Становится на одно колено, целует руку Эратовой. Официант вносит огромный букет тёмно-красных роз и передаёт Георгиеву.
Георгиев преподносит букет Эратовой.
Эратова: Мало того, что у Вас тут рояль в кустах, так ещё и клумбы роз цветут. Спасибо.
Георгиев: Я вспоминаю тот самый концерт, когда я впервые услышал Вас. Сегодня Вы поёте ещё лучше. А я думал, что лучше петь невозможно.
Эратова: (вдохновляясь) А я, пожалуй, ещё спою. Только теперь – мой выбор.
Эратова наклоняется к аккомпаниатору и что-то говорит ему вполголоса. Аккомпаниатор кивает. Эратова начинает петь арию Далилы. Когда она заканчивает петь, официант снова вносит букет роз и отдаёт Георгиеву, который подносит цветы Эратовой.
Георгиев: У меня нет слов! Великолепно! Я совершенно счастлив.
Эратова: (садясь к столу) Если бы мне ещё вчера сказали, что я буду петь в ресторане для олигарха, я бы не поверила. Но теперь придётся поверить.
Молодые люди по знаку Георгиева выкатывают рояль из зала. Слышится музыка вальса. Георгиев подходит к Эратовой.
Георгиев: Позвольте пригласить Вас на тур вальса.
Эратова: Да я уж забыла, как его танцуют.
Георгиев: Со мною Вы вспомните. Прошу Вас!
Эратова, тряхнув головою, встаёт, и кладёт руку на плечо Георгиеву.
Эратова: Ну, что ж! Тряхнём, как говорится, стариною! Ведите меня!
Георгиев и Эратова танцуют медленный вальс.
Георгиев: Вы прекрасно танцуете. Вы всё делаете прекрасно!
Эратова: Да, ладно! Просто у меня хороший партнёр. С Вами легко танцевать. Ноги сами танцуют.
Георгиев: (внезапно останавливаясь) Дорогая, любимая, обожаемая, выходите за меня замуж.
Эратова: Вы с ума сошли? Танцуйте! Не говорите глупостей!
Продолжают танцевать.
Георгиев: Послушайте меня! Просто, выходите за меня замуж. Я буду Вам опорой, другом, помощником, пажом. Всем! Но я не буду претендовать на роль мужа в обыденном, бытовом смысле этого слова. Я просто буду наслаждаться Вашим обществом. И только! Я буду исчезать по мановению Вашего пальца, и появляться, когда Вы захотите меня видеть.

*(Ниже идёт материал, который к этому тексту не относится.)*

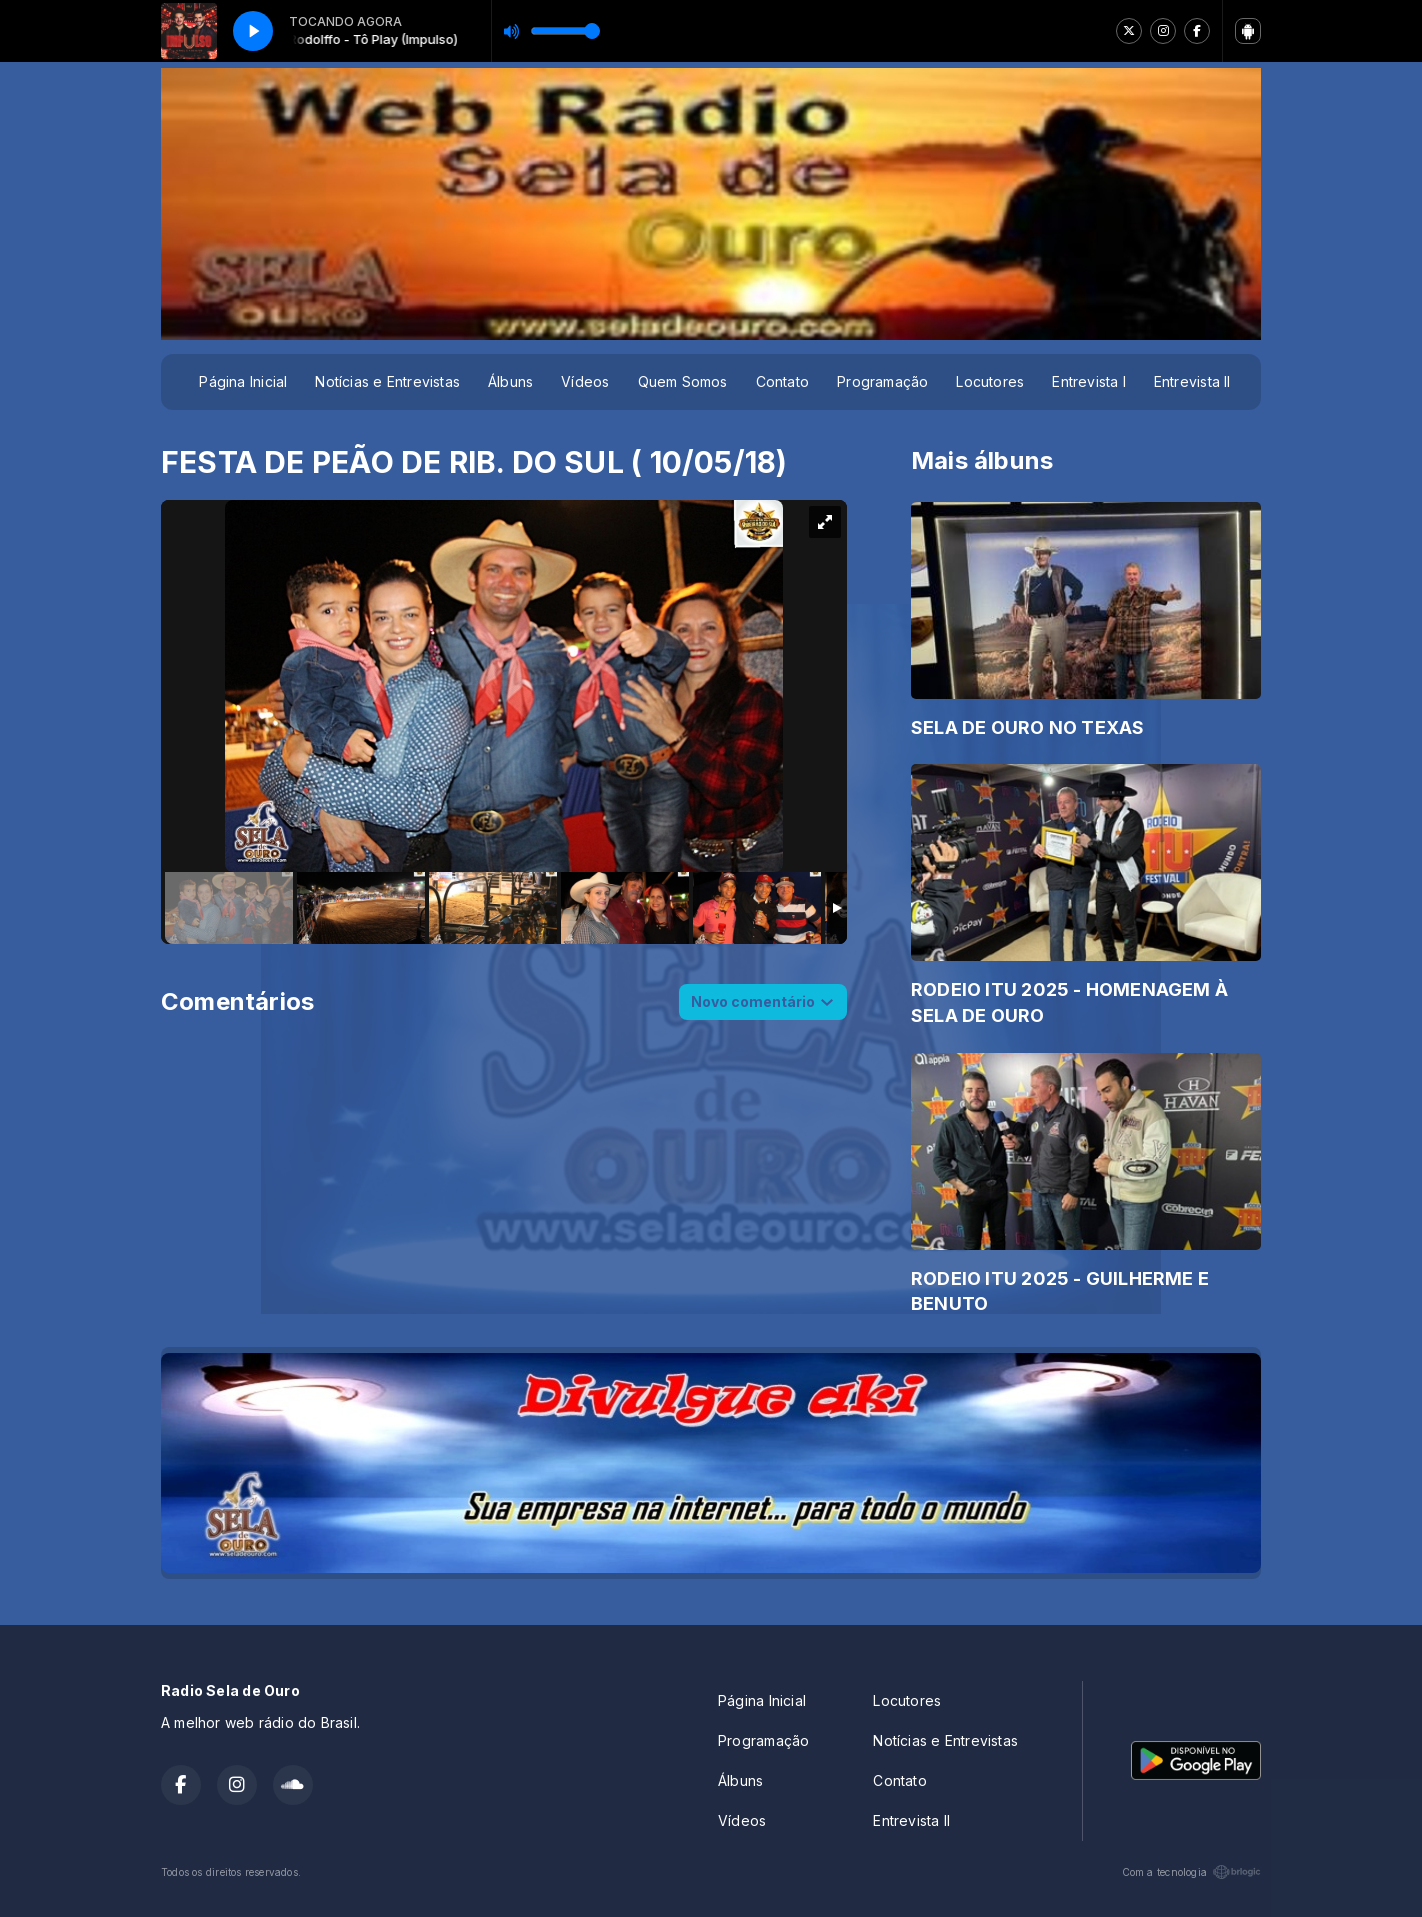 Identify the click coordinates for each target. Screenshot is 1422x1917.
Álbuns (510, 381)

Эратова: (сердито) Да будет Вам! Я Вам в матери гожусь!
Георгиев: Опять Вы о возрасте! Да оглянитесь вокруг! Сколько таких пар в шоу-бизнесе! Вспомните хотя бы Эдит Пиаф! Да и у нас! И не только в шоу-бизнесе! Если мне не изменяет память, у Неждановой был молодой муж.
Эратова: Да, и все так и называли его – муж Неждановой. И никто не знал его имени.
Георгиев: Пусть не знают, я же не балерина. Вы нежная, слабая. Вы нуждаетесь в опоре, разве нет? Всякая женщина нуждается в крепком мужском плече.
Эратова: Не хватало ещё, чтобы надо мной потешались за моей спиной. Довольно танцев, я устала.
Георгиев подводит Эратову к столику. Эратова садится в кресло.
Видите, устала старушка.
Георгиев: (оглядывается) Где старушка? Я не приглашал старушек. – (С горечью) – Я понимаю, Вы меня не любите. Я просто предлагаю Вам содружество, пусть и без любви с Вашей стороны. Содружество великой певицы и крупного бизнесмена. Вы – королева, но я, всё-таки, дворянин!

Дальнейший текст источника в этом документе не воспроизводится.